最近、よく目にする言葉にAR(Augmented Reality)がある。日本語だと拡張現実。なんだかものものしい言葉だが、ネットで検索すればいくらでも情報が得られるし、YouTubeにはビデオもアップロードされている。

面白いのは、この技術が未来のものではなく、すでに応用製品が発売されていることだ。そのひとつがTOPPS ATTAX。メジャーリーグの野球カードメーカー大手のTOPPS社が販売する、変形野球カードだ。先週末の飲み会で、知人からそのTOPPS ATTAXカードをいただいた。

TOPPS ATTAX card

IT関連の展示会で技術デモを見たことはあるが、実際に自分の手でARを操作するのはこれがはじめてだ。

TOPPS ATTAXは、従来の野球カードと違って、集めたり交換したりするだけでなく、それぞれのカードでAR仕立てのゲームをプレイできるのが特徴だ。ゲームといっても簡単なもので、選手ごとに”Catch”、”Hit”、または”Pitch”のいずれかのゲームが設定されていて、例えば”Hit”だと飛んで来た球を打つだけだ。

ゲームをプレイするにはWebカメラと専用のプラグインが必要で、プラグインは同社のウェブサイトTOPPSTOWN.COMTOPPS 3D LIVEページにアクセスすればインストールできる。なお、プラグインは、Windows用だけでなくMac OS X用も用意されている。
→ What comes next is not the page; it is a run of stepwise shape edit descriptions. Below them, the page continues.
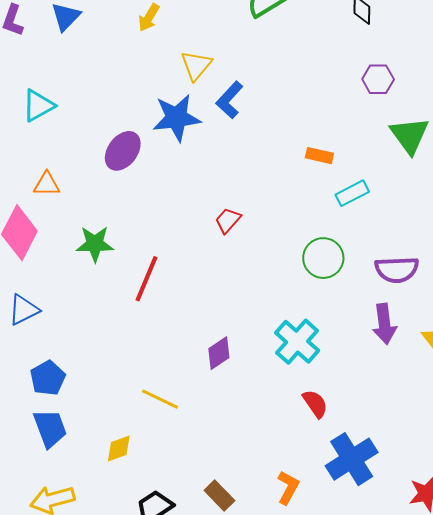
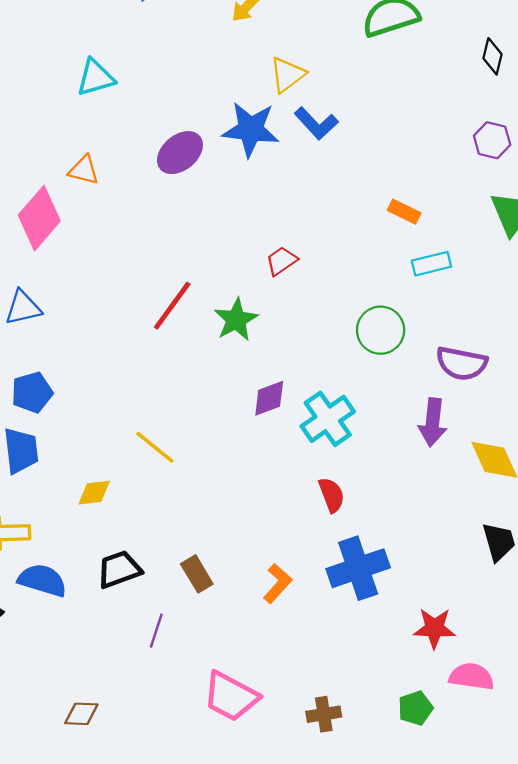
blue L-shape: (229, 100) -> (316, 123), turned -99
green star: (95, 244) -> (236, 320), moved, turned 30
purple diamond: (219, 353) -> (269, 398), moved

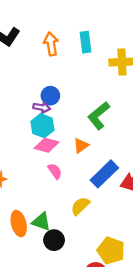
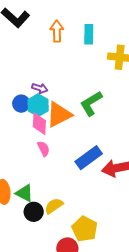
blue circle: (50, 96) -> (21, 104), moved
pink diamond: (47, 145) -> (39, 124), turned 70
orange triangle: (81, 146) -> (59, 115), moved, size x1.8
yellow semicircle: (80, 206) -> (54, 206), moved

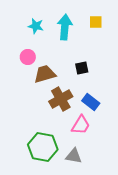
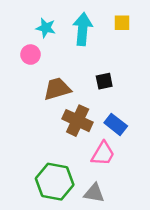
pink circle: (28, 57) -> (31, 55), moved
brown cross: (61, 99) -> (78, 121), turned -35

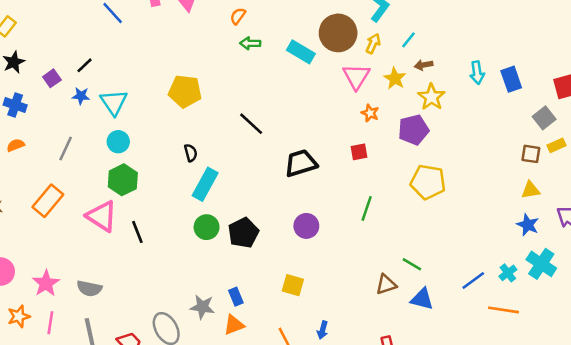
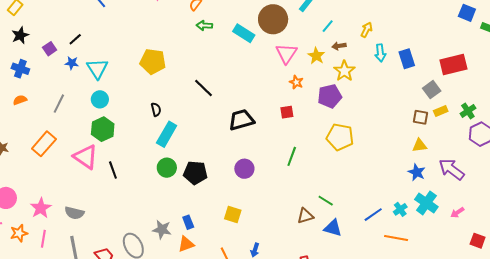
yellow arrow: (373, 44) -> (367, 30), moved
black pentagon: (243, 233) -> (195, 173), turned 30

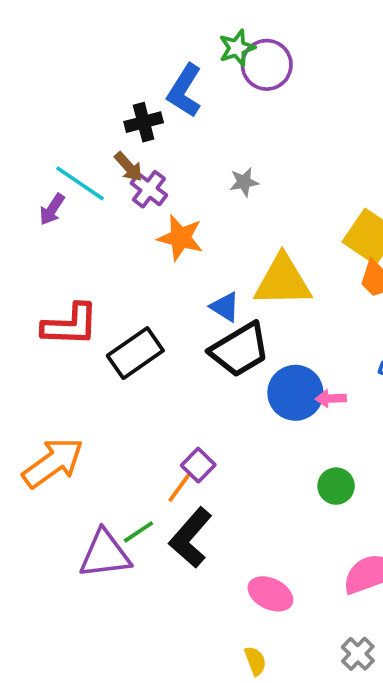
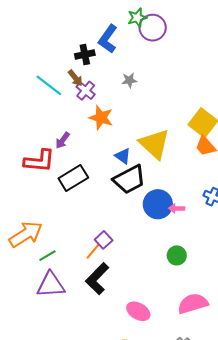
gray star: (244, 182) -> (129, 80), moved
purple arrow: (52, 209) -> (63, 140), moved
yellow triangle: (283, 281) -> (155, 144), turned 40
green line: (138, 532) -> (47, 256), moved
準備が終わったら、まず選手の選択だ。カードは全部で55種類あり、中にはイチローや松坂、福留のものもある。もらったのはEvan Longoriaという選手のカードで、ゲームは”Hit”だ。

players list

選手を選ぶとゲーム画面に変わる。ここでカードをWebカメラにかざすとカードの上に選手の3D映像が現れ、バットを持ったEvan選手がウォーミングアップを始める。Webカメラで映した自分の部屋の映像に3Dの野球選手が重ねて表示されるのは、なんとも不思議な感覚だ。

TOPPS ATTAX

ゲームは、前方から球が飛んでくる球をタイミングを合わせて打つだけ。ゲームには3段階の難易度が用意されているが、まだ工夫の余地はある。それでも今の時点なら、ARを体験できるというだけで楽しめる。ゲームを終了すると、ブラウザーが頻繁に強制終了するのだけはなんとかしてほしいけど……。